Nachtrag: Auf Wunsch der Kreisverwaltung haben wir das Foto der Einbürgerungsfeier von unserer Seite entfernt. Die Kinder, die darauf abgebildet waren, wurden bereits zuvor unkenntlich gemacht. Wir kommen damit dem Anliegen der abgebildeten Familien nach und möchten gleichzeitig an eine respektvolle Netiquette in den Kommentaren auf unseren social-media Kanälen erinnern.
ALZEY-WORMS (k)- Mit einer feierlichen Einbürgerungszeremonie hat Landrat Heiko Sippel 59 neue Staatsbürgerinnen und Staatsbürger im Landkreis Alzey-Worms willkommen geheißen.
Die Veranstaltung fand diesmal im Saal der Feuerwache in Alzey statt. Menschen aus insgesamt 23 Herkunftsländern – vom Säuglingsalter von neun Monaten bis hin zu 76 Jahren – bekannten sich dabei offiziell zum Grundgesetz der Bundesrepublik Deutschland. Im Anschluss überreichte der Landrat die Einbürgerungsurkunden, bevor gemeinsam die deutsche Nationalhymne gesungen wurde.

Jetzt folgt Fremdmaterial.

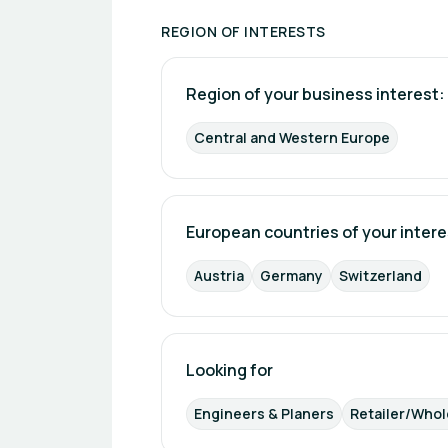
management. With the introduction of i
home ecosystems, offering devices th
REGION OF INTERESTS
Shelly Group is also heavily focused on
analytics, enabling users to track cons
Region of your business interest: 
in the context of rising energy costs
established a strong international pres
Central and Western Europe
professional capabilities, and open eco
IoT industry.
European countries of your intere
Austria
Germany
Switzerland
Looking for
Engineers & Planers
Retailer/Whol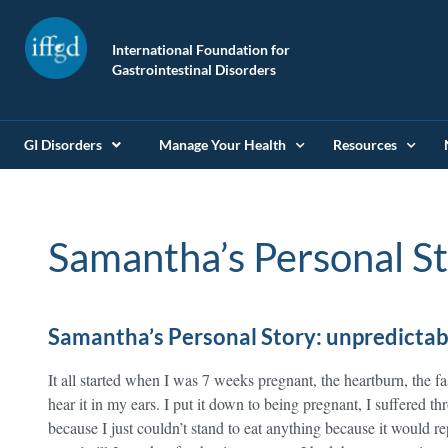
International Foundation for
Gastrointestinal Disorders
GI Disorders
Manage Your Health
Resources
Samantha’s Personal S
Samantha’s Personal Story: unpredictab
It all started when I was 7 weeks pregnant, the heartburn, the f
hear it in my ears. I put it down to being pregnant, I suffered 
because I just couldn’t stand to eat anything because it would re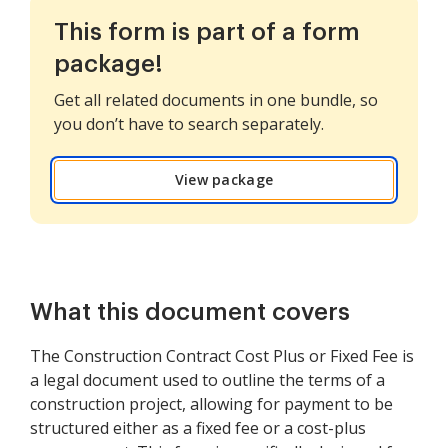
This form is part of a form
package!
Get all related documents in one bundle, so
you don’t have to search separately.
View package
What this document covers
The Construction Contract Cost Plus or Fixed Fee is
a legal document used to outline the terms of a
construction project, allowing for payment to be
structured either as a fixed fee or a cost-plus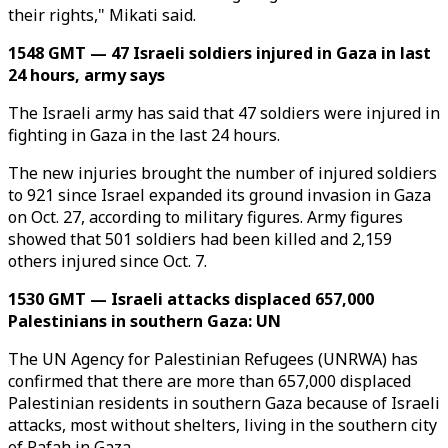
their rights," Mikati said.
1548 GMT — 47 Israeli soldiers injured in Gaza in last
24 hours, army says
The Israeli army has said that 47 soldiers were injured in
fighting in Gaza in the last 24 hours.
The new injuries brought the number of injured soldiers
to 921 since Israel expanded its ground invasion in Gaza
on Oct. 27, according to military figures. Army figures
showed that 501 soldiers had been killed and 2,159
others injured since Oct. 7.
1530 GMT — Israeli attacks displaced 657,000
Palestinians in southern Gaza: UN
The UN Agency for Palestinian Refugees (UNRWA) has
confirmed that there are more than 657,000 displaced
Palestinian residents in southern Gaza because of Israeli
attacks, most without shelters, living in the southern city
of Rafah in Gaza.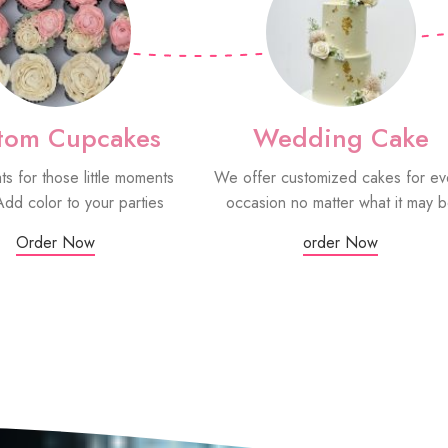
tom Cupcakes
Wedding Cake
ats for those little moments
We offer customized cakes for ev
Add color to your parties
occasion no matter what it may 
Order Now
order Now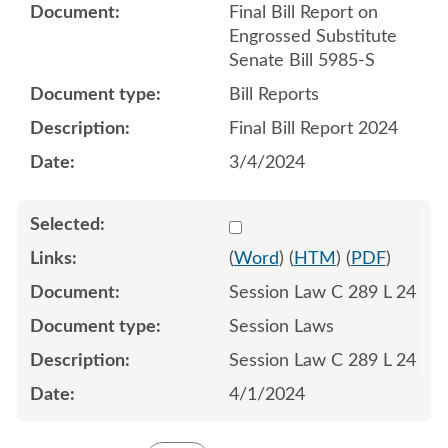
Final Bill Report on
Engrossed Substitute
Senate Bill 5985-S
Bill Reports
Final Bill Report 2024
3/4/2024
Select 1178279:1178280:1
(
Word
) (
HTM
) (
PDF
)
Session Law C 289 L 24
Session Laws
Session Law C 289 L 24
4/1/2024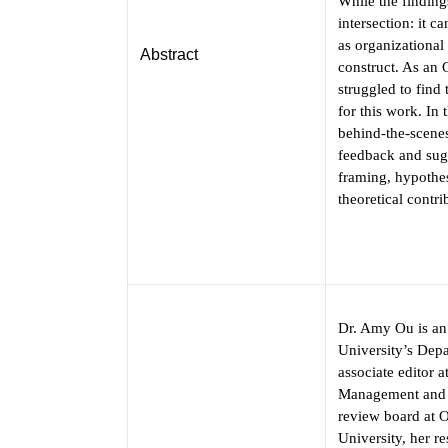
While the finding
intersection: it c
as organizational
Abstract
construct. As an 
struggled to find
for this work. In 
behind-the-scenes 
feedback and sug
framing, hypothes
theoretical contri
Dr. Amy Ou is an
University’s Dep
associate editor 
Management and O
review board at 
University, her r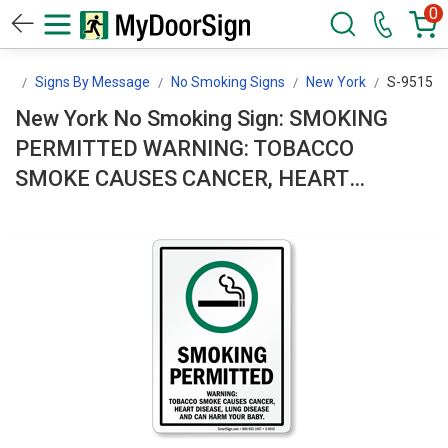
0
gn
Signs By Message
No Smoking Signs
New York
S-9515
New York No Smoking Sign: SMOKING
PERMITTED WARNING: TOBACCO
SMOKE CAUSES CANCER, HEART
DISEASE, LUNG DISEASE AND CAN
HARM YOUR BABY. S-9515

In seiner Ansprache stellte Sippel die Einbürgerung als bewusste Entscheidung für Zugehörigkeit, Verantwortung und Mitgestaltung heraus. Mit dem Erwerb der deutschen Staatsangehörigkeit, so der Landrat, bekennen sich die neuen Bürgerinnen und Bürger zu den demokratischen Werten des Landes und werden Teil einer Gemeinschaft, die von Vielfalt und gegenseitigem Respekt geprägt ist. Der Landkreis profitiere von Menschen, die sich integrieren und aktiv am gesellschaftlichen Leben teilnehmen. Die neuen Staatsbürgerinnen und Staatsbürger seien ein sichtbares Beispiel dafür, dass Integration gelingen könne.
Zugleich würdigte Sippel das Engagement vieler Eingebürgerter im beruflichen, gesellschaftlichen und kulturellen Bereich. Dieses Mitwirken trage maßgeblich zur Stärke des Landkreises bei. In diesem Zusammenhang warb der Landrat auch für ehrenamtliches Engagement, insbesondere bei der Feuerwehr. Dort gebe es im gesamten Landkreis Bedarf an weiteren Kräften, und ein ehrenamtlicher Einsatz biete vielfältige Möglichkeiten, sich einzubringen.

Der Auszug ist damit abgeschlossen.